__Exercise aim__: In the entries that follow, the lines from the one with "The Rubens Room." through the one with "The Atlas of" are the ones to write out, exactly and with both ends included. Nothing else should appear.
[Opening Source material section]
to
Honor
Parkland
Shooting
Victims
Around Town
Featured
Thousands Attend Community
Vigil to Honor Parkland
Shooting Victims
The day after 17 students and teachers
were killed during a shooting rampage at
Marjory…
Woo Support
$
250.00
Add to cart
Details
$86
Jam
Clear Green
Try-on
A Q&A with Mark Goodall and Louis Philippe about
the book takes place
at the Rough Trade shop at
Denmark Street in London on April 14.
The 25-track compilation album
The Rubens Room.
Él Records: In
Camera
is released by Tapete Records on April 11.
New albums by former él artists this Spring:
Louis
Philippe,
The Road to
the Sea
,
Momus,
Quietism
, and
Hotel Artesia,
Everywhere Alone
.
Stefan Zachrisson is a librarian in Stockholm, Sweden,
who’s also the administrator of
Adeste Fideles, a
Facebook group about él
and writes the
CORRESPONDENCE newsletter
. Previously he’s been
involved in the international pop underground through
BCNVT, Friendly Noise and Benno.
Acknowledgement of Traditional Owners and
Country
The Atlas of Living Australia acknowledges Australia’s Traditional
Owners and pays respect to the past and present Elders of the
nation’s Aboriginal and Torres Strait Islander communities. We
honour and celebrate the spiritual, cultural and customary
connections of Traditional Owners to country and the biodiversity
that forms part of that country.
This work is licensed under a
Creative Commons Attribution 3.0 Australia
[Closing Source material section]
[Opening Source material section]
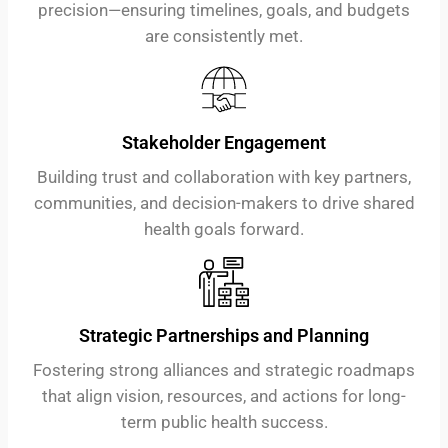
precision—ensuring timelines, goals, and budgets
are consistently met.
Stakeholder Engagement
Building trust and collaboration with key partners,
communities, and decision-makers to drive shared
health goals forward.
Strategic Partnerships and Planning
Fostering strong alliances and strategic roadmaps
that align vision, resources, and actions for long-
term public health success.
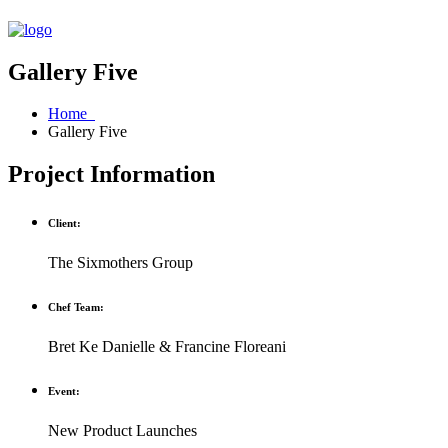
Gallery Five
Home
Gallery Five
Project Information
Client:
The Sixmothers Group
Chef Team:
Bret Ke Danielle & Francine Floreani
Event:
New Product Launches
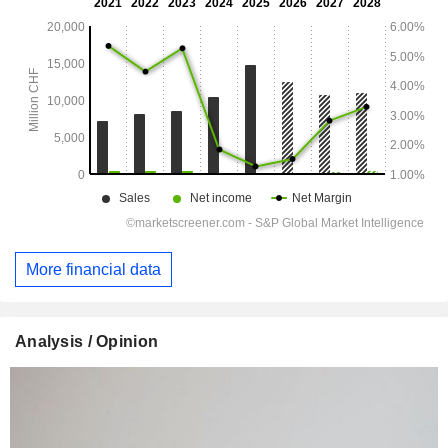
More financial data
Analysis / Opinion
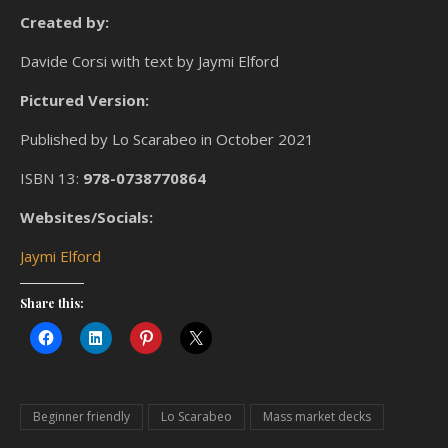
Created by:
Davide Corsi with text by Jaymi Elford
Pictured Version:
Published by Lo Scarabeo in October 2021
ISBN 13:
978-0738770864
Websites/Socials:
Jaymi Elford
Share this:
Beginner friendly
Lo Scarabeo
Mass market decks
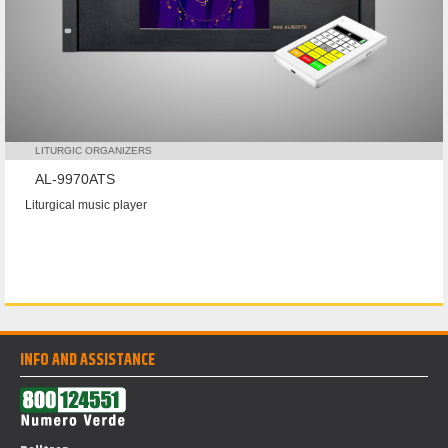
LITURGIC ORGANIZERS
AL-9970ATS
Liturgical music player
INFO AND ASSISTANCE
[Closing Source material section]
__Final answer__:
The Rubens Room.
Él Records: In
Camera
is released by Tapete Records on April 11.
New albums by former él artists this Spring:
Louis
Philippe,
The Road to
the Sea
,
Momus,
Quietism
, and
Hotel Artesia,
Everywhere Alone
.
Stefan Zachrisson is a librarian in Stockholm, Sweden,
who’s also the administrator of
Adeste Fideles, a
Facebook group about él
and writes the
CORRESPONDENCE newsletter
. Previously he’s been
involved in the international pop underground through
BCNVT, Friendly Noise and Benno.
Acknowledgement of Traditional Owners and
Country
The Atlas of Living Australia acknowledges Australia’s Traditional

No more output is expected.